* _Task directions_:
Within the records that follow, find every line containing the string "platform". Copy those lines.

* _Records provided_:
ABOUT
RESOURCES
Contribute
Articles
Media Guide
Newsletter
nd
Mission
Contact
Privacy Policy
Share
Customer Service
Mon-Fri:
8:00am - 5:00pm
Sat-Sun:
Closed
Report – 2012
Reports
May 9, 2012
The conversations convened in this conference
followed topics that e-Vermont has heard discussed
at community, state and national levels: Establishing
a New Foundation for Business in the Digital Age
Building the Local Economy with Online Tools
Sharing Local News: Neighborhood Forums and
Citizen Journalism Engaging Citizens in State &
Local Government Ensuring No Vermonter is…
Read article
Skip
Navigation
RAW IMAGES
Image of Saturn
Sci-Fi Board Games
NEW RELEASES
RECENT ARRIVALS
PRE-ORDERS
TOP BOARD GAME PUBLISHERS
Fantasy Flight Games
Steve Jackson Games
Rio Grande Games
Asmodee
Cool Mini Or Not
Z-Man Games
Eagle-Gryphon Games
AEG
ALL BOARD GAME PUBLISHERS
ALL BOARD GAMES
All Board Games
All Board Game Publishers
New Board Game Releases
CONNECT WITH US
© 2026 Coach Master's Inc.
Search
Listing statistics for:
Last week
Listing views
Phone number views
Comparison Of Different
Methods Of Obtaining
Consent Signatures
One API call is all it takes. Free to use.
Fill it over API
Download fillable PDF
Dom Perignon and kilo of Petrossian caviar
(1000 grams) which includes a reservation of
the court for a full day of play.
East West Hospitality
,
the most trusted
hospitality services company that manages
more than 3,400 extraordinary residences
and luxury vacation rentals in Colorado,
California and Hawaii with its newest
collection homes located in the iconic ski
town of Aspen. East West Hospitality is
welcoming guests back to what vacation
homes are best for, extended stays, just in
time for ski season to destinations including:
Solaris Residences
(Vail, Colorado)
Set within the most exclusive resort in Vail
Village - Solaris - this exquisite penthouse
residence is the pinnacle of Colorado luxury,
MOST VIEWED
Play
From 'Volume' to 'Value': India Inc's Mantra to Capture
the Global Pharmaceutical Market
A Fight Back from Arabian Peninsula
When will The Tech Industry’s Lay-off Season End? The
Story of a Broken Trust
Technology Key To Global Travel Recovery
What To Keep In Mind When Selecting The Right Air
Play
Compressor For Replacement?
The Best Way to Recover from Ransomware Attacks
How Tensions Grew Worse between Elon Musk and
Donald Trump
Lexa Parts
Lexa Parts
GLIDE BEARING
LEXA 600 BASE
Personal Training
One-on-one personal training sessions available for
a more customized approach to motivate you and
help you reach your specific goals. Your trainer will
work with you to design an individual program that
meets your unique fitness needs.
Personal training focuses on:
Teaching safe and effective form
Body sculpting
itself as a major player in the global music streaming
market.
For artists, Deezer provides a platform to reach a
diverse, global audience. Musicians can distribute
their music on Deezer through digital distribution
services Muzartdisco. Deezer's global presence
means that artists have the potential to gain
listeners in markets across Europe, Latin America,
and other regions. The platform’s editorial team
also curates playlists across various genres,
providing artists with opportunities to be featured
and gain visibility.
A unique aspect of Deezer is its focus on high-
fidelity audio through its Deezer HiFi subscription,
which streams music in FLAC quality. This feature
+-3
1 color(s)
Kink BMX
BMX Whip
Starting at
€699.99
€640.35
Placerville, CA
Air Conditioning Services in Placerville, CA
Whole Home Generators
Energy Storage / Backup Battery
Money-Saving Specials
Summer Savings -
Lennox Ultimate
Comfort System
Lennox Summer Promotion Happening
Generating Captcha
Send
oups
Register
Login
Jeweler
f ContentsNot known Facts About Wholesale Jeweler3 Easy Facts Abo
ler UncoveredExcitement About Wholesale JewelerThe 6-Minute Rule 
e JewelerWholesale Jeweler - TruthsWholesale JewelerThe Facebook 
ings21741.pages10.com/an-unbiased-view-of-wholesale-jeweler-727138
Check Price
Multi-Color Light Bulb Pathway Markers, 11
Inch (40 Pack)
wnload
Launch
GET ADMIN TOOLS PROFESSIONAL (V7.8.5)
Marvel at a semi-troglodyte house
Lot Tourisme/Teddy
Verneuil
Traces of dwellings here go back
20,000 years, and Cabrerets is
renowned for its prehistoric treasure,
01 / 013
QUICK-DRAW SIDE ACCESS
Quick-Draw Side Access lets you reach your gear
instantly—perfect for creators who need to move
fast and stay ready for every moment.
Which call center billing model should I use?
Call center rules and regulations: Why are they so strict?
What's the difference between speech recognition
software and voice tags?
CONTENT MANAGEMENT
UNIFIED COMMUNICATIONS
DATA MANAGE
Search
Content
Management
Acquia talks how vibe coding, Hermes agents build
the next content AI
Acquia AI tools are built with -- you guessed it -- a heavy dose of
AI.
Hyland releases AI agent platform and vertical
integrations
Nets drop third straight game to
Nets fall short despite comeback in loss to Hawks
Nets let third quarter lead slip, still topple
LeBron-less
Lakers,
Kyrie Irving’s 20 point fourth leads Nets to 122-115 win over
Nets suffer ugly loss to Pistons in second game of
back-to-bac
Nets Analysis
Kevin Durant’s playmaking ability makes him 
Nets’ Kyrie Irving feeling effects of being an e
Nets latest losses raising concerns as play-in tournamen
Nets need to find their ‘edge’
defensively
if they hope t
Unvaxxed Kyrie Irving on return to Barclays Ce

* _Solution to this task_:
For artists, Deezer provides a platform to reach a
and other regions. The platform’s editorial team
Hyland releases AI agent platform and vertical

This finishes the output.